Это абсурдное замечание насмешило их обоих. Чудесное взаимопонимание. Как хорошо она ладит со старшим сыном! Так было с тех пор, как он повзрослел — то есть совсем еще недолго на самом деле. И какая же это радость, какое утешение за…
— А Юлия… Она ведь тоже не ездила домой на Рождество?
— Но она и не могла, она жила здесь, в Англии.
— Сколько ей было, когда она приехала в Лондон?
— Лет двадцать, кажется.
— Что? — Эндрю даже закрыл лицо руками, а потом убрал их и проговорил: — Двадцать. Мне сейчас столько же. А мне иногда кажется, что я еще не научился толком шнурки завязывать.

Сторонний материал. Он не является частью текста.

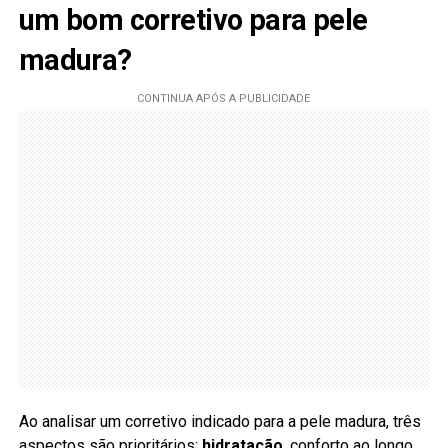
um bom corretivo para pele
madura?
Ao analisar um corretivo indicado para a pele madura, três
aspectos são prioritários:
hidratação
, conforto ao longo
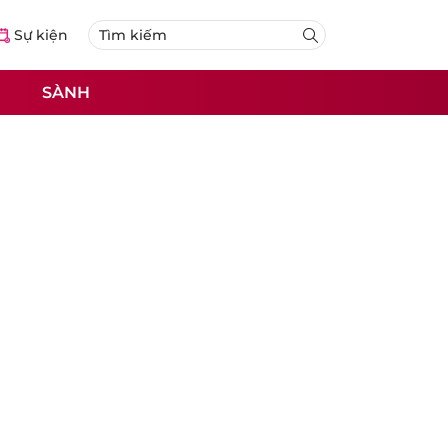
Sự kiện
SÀNH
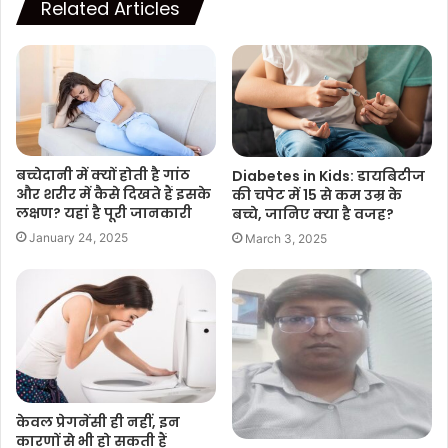
Related Articles
बच्चेदानी में क्‍यों होती है गांठ
Diabetes in Kids: डायबिटीज
और शरीर में कैसे दिखते हैं इसके
की चपेट में 15 से कम उम्र के
लक्षण? यहां है पूरी जानकारी
बच्चे, जानिए क्या है वजह?
January 24, 2025
March 3, 2025
केवल प्रेगनेंसी ही नहीं, इन
कारणों से भी हो सकती हैं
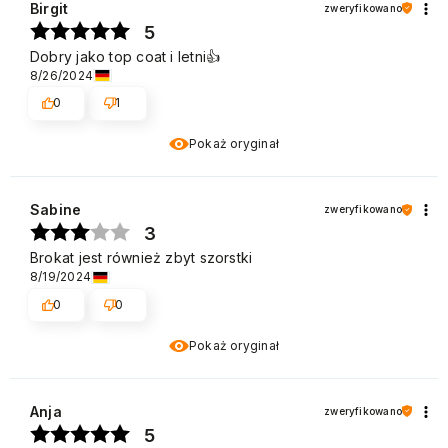
Birgit
zweryfikowano
5
Dobry jako top coat i letni👍️
8/26/2024
0
1
Pokaż oryginał
Sabine
zweryfikowano
3
Brokat jest również zbyt szorstki
8/19/2024
0
0
Pokaż oryginał
Anja
zweryfikowano
5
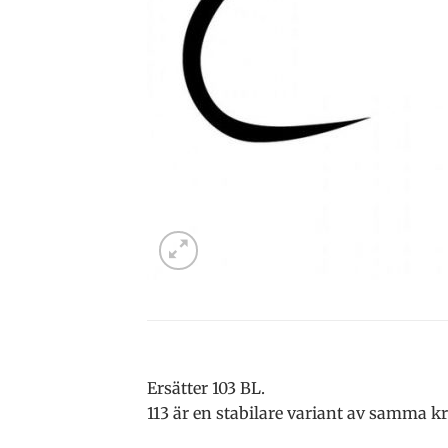
Ersätter 103 BL.
113 är en stabilare variant av samma kr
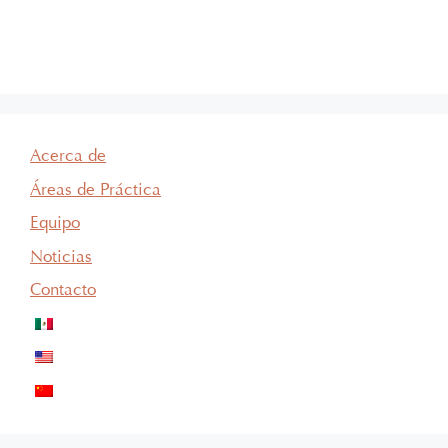
Acerca de
Áreas de Práctica
Equipo
Noticias
Contacto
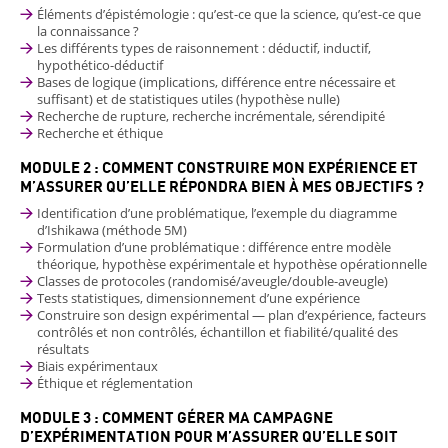
Éléments d’épistémologie : qu’est-ce que la science, qu’est-ce que
la connaissance ?
Les différents types de raisonnement : déductif, inductif,
hypothético-déductif
Bases de logique (implications, différence entre nécessaire et
suffisant) et de statistiques utiles (hypothèse nulle)
Recherche de rupture, recherche incrémentale, sérendipité
Recherche et éthique
MODULE 2 : COMMENT CONSTRUIRE MON EXPÉRIENCE ET
M’ASSURER QU’ELLE RÉPONDRA BIEN À MES OBJECTIFS ?
Identification d’une problématique, l’exemple du diagramme
d’Ishikawa (méthode 5M)
Formulation d’une problématique : différence entre modèle
théorique, hypothèse expérimentale et hypothèse opérationnelle
Classes de protocoles (randomisé/aveugle/double-aveugle)
Tests statistiques, dimensionnement d’une expérience
Construire son design expérimental — plan d’expérience, facteurs
contrôlés et non contrôlés, échantillon et fiabilité/qualité des
résultats
Biais expérimentaux
Éthique et réglementation
MODULE 3 : COMMENT GÉRER MA CAMPAGNE
D’EXPÉRIMENTATION POUR M’ASSURER QU’ELLE SOIT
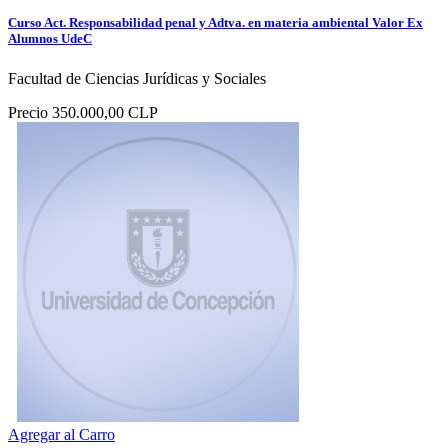
Curso Act. Responsabilidad penal y Adtva. en materia ambiental Valor Ex
Alumnos UdeC
Facultad de Ciencias Jurídicas y Sociales
Precio
350.000,00 CLP
Agregar al Carro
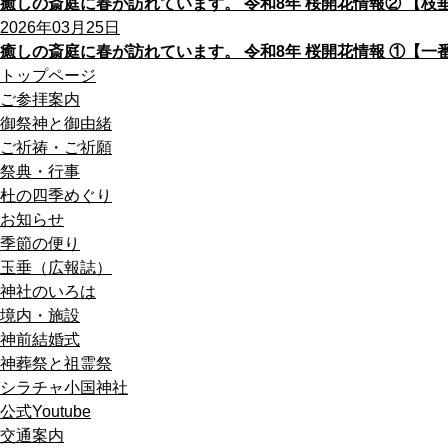
癒しの斎庭に春が訪れています。 令和8年 桜開花情報② 【
2026年03月25日
癒しの斎庭に春が訪れています。 令和8年 桜開花情報 ①【
トップページ
ご参拝案内
御祭神と御由緒
ご祈祷・ご祈願
祭典・行事
杜の四季めぐり
お知らせ
季節の便り
玉垂（広報誌）
神社のいろは
境内・施設
神前結婚式
神葬祭と祖霊祭
シラチャ小国神社
公式Youtube
交通案内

Оба молчали, пытаясь представить себе совсем юную Юлию.
Фрэнсис сказала:
— Помнится, я видела одну фотографию. Свадебную. Там она в шляпке с таким количеством цветов, что лица почти не видно.
— Без вуали?
— Без вуали.
— Господи, приехать сюда, совсем одной, к нам, холодным англичанам. А каким был мой дедушка?
— Я с ним ни разу не встречалась. Они не очень-то жаловали Джонни. И, разумеется, меня. — Стараясь найти причину всех этих огромной важности поступков, Фрэнсис продолжала: — Понимаешь, тогда шла холодная война.
Эндрю теперь сложил руки на столе, оперся на них и хмурился, глядя на маму и желая понять.
— Холодная война, — повторил он.
— Боже праведный! — воскликнула Фрэнсис, потрясенная. — Конечно же, я забыла, мои родители тоже не одобряли Джонни. Они даже написали мне письмо, в котором называли меня врагом родины. Предательницей — да, думаю, такое слово они употребили. Потом они, правда, изменили свое мнение и приехали ко мне; вы с Колином были тогда совсем еще малютки. Джонни как раз был дома. Он назвал моих родителей отбросами истории. — Фрэнсис чуть не заплакала снова, с такой силой нахлынули на нее воспоминания о тех трудных годах.
У Эндрю одна бровь поползла наверх, лицо сморщилось от выпирающего наружу смеха, и вот он уже не справился и прыснул. И замахал руками, словно отменяя смех.
— Это так забавно, — попытался он извиниться.
— Ну да, должно быть, это забавно.
Он уронил лицо на руки, вздохнул и оставался в такой позе долгую минуту или две. Из-под сложенных рук раздался его голос:
— Я просто не думаю, что во мне есть силы…
— Для чего? Силы на что?
— Откуда она у вас, эта уверенность? Поверь, я по сравнению с вами очень хрупкое создание. Возможно, это я — отбросы истории.
— Что? О чем ты?
Эндрю приподнял голову. На красном лице блестели слезы.
— Да так, ни о чем. — Он опять помахал рукой, развеивая грустные мысли. — Ты знаешь, а я бы не отказался попробовать, что тут у тебя на подносе.
— Разве ты не вернулся только что с рождественского обеда?